Media Bias, Kurdish Repression, and the Dismantling of Local Democracy in Turkey
Melissa Marschall and Saadet Konak Unal
Abstract
In this article, we explore how heightened repression and the consolidation of power by the executive branch in Turkey have allowed Erdoğan to take steps that further undermine the country’s democratic evolution. We argue that Erdoğan’s increasing pressure on the media, along with the state of emergency following the 2016 coup attempt, facilitated the repression of Kurdish municipalities. Focusing on the targeting of HDP mayors by the central government, we describe the political process leading to the purge of elected mayors and the normalization of the trustee system (kayyım) at the local level. We then conduct a content analysis of news articles to empirically examine potential bias in Turkish news outlets’ reporting. Our findings demonstrate differences in the content and framing of articles published by national and international news outlets concerning HDP co-mayors’ events and the takeover of their municipalities. We find that Turkish news outlets overwhelmingly promote the AKP party line, rarely provide balanced reporting, and propagate a ‘Kurds as terrorists’ frame.

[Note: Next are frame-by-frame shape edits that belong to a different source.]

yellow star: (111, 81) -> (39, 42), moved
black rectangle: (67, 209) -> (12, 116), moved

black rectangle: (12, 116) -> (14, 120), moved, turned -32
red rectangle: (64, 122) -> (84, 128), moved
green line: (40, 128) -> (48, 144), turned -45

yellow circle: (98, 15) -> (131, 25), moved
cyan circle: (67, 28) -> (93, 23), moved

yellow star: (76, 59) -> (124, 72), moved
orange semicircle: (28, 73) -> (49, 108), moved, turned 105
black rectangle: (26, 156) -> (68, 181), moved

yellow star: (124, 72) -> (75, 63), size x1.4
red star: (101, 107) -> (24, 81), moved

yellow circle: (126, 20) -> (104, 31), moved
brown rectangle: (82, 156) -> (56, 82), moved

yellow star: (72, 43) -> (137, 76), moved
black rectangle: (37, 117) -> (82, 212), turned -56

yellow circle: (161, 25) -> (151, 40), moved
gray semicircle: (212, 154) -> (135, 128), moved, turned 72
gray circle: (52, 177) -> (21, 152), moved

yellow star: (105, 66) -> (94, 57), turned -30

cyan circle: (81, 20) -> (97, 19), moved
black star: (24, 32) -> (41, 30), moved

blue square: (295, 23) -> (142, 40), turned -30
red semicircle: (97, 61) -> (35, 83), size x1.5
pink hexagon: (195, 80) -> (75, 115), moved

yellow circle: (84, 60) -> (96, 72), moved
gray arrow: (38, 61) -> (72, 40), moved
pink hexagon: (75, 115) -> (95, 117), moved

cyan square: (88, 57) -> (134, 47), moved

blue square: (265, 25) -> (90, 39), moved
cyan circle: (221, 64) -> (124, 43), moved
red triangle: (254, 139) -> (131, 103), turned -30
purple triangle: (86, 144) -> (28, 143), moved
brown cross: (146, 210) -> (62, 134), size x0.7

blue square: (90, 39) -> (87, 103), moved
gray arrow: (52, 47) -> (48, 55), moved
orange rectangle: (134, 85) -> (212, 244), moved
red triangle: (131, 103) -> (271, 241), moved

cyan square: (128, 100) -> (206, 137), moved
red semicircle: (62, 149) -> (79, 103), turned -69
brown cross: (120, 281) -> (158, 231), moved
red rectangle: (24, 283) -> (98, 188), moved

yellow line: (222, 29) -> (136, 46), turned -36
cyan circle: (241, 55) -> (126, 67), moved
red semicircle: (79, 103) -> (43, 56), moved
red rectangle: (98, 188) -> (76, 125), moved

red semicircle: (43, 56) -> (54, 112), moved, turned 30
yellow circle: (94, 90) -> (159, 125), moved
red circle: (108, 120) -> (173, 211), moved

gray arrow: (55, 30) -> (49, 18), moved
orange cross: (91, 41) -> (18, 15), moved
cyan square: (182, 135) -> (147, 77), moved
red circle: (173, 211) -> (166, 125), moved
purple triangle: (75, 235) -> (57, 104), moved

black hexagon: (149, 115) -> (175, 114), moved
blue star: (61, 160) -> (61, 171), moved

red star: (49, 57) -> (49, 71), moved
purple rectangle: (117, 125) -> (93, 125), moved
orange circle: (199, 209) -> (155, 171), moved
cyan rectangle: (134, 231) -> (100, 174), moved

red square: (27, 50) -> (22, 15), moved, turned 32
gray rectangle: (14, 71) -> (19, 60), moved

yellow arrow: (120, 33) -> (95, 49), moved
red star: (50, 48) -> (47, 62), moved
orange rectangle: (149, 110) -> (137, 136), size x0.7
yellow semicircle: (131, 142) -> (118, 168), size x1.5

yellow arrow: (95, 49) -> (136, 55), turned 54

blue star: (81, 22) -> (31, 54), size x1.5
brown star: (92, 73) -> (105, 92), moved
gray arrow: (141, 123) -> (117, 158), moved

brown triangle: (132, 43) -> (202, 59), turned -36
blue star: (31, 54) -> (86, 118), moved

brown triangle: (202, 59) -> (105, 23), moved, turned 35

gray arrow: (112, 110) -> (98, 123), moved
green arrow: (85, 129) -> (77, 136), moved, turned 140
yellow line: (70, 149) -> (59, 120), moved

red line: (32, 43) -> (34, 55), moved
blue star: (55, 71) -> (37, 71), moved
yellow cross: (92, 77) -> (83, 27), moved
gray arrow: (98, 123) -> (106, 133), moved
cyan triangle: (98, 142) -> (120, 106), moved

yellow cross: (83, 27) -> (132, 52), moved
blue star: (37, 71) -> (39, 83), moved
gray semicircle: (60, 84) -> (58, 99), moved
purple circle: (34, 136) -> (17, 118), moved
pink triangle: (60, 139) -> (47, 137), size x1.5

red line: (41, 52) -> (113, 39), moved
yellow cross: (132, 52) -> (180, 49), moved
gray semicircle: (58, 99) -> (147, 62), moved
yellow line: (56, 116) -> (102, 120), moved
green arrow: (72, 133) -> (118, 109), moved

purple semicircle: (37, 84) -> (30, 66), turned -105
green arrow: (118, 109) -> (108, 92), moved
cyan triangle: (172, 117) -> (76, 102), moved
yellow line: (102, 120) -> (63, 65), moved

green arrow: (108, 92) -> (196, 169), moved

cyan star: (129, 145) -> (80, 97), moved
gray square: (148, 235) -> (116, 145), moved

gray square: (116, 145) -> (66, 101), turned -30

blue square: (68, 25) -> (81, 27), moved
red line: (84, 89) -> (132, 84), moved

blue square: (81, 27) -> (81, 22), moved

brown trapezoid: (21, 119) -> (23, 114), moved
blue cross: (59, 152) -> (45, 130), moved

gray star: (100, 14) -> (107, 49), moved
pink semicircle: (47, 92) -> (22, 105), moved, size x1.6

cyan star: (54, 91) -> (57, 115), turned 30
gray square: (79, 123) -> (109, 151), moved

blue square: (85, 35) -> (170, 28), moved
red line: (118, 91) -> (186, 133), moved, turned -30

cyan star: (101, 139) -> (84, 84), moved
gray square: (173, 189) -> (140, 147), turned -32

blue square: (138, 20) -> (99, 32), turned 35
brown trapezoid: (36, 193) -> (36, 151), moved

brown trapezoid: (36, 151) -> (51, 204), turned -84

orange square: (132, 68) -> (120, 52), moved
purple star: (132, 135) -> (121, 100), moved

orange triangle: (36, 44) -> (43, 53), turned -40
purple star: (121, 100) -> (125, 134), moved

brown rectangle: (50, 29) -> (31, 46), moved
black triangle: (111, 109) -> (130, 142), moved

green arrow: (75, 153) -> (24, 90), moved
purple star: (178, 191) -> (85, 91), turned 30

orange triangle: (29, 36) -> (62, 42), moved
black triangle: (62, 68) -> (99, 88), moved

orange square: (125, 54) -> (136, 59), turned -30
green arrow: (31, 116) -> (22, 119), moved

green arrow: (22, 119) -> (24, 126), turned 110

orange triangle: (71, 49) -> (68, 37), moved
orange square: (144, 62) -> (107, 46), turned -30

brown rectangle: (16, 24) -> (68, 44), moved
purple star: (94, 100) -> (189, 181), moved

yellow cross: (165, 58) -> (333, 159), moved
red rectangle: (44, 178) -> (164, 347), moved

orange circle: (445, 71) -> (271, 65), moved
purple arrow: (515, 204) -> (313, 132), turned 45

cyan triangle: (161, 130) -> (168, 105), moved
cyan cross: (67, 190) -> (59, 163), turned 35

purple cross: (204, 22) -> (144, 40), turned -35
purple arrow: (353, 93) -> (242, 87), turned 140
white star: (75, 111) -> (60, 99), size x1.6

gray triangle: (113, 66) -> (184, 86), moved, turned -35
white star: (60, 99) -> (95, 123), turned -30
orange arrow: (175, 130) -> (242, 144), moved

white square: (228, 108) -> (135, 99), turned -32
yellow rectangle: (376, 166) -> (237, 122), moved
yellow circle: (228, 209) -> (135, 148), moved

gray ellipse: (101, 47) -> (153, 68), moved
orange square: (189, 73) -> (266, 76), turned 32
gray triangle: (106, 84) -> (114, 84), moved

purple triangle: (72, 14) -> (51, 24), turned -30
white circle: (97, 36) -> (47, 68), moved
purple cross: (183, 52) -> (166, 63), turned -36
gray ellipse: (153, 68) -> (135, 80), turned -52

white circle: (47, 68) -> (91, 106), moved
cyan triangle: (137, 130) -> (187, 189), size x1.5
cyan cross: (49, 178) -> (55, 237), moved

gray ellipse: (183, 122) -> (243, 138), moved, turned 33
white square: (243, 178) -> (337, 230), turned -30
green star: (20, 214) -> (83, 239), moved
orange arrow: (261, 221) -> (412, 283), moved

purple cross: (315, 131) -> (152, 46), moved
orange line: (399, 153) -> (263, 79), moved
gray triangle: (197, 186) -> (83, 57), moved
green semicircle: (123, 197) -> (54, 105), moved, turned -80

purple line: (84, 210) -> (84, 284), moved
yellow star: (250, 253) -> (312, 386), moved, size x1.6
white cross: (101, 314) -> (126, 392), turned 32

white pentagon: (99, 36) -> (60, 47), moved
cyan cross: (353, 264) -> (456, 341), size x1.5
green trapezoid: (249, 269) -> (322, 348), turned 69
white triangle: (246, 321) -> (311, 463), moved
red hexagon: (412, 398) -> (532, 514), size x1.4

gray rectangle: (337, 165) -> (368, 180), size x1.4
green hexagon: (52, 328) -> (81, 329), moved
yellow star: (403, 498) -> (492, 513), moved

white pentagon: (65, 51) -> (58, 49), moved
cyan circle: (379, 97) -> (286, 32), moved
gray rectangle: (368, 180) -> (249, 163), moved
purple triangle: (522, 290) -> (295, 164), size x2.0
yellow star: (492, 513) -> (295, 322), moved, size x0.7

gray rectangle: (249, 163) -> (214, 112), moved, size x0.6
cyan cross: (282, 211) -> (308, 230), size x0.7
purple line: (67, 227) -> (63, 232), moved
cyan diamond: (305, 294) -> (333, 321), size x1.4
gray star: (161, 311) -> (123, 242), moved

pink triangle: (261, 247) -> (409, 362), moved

Municipal Boundaries and the Politics of Space in Tunisia
Intissar Kherigi
Abstract
This paper examines Tunisia’s 2015-17 municipal boundary reform process, undertaken in preparation for the decentralization process mandated under the 2014 constitution. It analyzes how municipal boundary decisions were made, the actors who were involved, and the logic that shaped the reform process. Through extensive fieldwork in the capital, Tunis, and in eight municipalities around Tunisia, this paper explores how the underpinning logics of national decision-making collide with the spatial realities of local actors. This paper argues that the municipal boundary reforms were guided by a combination of security-based and clientelist logics that imposed centralized conceptions of space and failed to engage with territories as lived spaces. Furthermore, it argues that, by failing to address the social, economic and spatial implications of boundary reforms, the reforms contributing to producing a despatialized decentralization process that ultimately has little meaning for residents and proves problematic for the resulting municipalities and their constituent relations. The process thus replicates many of the same logics and conceptions of space that have shaped territorial governance since the colonial era.